About this task:
Examine each line of the data. Copy those that contain the string "Antonio".

▽

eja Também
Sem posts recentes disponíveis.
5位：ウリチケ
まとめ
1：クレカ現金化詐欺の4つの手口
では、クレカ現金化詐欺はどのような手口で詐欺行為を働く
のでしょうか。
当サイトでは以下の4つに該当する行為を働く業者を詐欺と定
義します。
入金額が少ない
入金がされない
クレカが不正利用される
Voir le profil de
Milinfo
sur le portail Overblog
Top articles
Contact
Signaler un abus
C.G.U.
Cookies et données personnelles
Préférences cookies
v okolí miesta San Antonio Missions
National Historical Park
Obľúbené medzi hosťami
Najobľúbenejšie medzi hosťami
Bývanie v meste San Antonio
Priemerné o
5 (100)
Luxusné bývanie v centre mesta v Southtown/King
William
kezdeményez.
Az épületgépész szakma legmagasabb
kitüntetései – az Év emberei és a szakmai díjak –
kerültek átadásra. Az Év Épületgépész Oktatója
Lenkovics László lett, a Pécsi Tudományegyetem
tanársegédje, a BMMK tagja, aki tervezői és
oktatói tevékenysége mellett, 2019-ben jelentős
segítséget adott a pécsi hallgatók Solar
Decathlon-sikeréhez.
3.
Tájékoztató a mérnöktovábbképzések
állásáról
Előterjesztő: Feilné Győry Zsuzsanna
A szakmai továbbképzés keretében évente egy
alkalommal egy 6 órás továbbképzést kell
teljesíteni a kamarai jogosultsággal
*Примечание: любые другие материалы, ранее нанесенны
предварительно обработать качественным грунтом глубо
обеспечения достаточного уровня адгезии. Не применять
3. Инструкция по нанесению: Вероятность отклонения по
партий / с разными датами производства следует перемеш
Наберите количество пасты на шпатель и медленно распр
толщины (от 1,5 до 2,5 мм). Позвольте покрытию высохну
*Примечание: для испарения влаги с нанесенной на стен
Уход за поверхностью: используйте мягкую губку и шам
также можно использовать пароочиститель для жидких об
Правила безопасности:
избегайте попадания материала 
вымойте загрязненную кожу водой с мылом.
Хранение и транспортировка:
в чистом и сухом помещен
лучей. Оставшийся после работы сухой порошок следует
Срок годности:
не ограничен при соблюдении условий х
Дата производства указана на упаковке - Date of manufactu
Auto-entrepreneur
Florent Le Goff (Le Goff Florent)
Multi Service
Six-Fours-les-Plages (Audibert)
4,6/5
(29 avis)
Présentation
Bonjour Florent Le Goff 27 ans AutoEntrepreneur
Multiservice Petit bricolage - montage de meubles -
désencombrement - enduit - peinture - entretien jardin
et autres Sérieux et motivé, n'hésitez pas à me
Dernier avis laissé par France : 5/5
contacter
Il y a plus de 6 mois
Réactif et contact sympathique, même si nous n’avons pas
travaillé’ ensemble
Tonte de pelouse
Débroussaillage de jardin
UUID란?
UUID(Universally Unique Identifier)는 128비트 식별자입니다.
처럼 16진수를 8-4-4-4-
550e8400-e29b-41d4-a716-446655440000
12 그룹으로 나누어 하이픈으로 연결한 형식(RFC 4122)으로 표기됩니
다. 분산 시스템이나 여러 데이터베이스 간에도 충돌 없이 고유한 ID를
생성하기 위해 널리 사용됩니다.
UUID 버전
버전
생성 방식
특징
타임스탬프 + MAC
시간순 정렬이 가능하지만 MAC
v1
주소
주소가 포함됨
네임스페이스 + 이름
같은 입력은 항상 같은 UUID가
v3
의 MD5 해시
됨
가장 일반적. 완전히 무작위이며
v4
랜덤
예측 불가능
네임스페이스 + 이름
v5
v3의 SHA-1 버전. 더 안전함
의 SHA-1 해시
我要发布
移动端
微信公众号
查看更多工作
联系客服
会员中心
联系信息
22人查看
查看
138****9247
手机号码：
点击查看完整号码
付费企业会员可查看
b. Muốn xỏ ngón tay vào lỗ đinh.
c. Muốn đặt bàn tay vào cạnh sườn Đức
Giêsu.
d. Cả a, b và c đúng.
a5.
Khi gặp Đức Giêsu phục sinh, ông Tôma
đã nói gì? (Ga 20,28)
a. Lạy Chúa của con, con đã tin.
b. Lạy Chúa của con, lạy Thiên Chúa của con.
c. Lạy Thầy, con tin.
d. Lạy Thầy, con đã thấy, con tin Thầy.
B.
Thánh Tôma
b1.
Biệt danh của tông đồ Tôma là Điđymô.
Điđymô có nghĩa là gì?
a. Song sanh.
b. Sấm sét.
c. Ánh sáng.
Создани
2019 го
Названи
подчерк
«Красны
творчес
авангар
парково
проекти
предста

△

Exercise answer:
v okolí miesta San Antonio Missions
Bývanie v meste San Antonio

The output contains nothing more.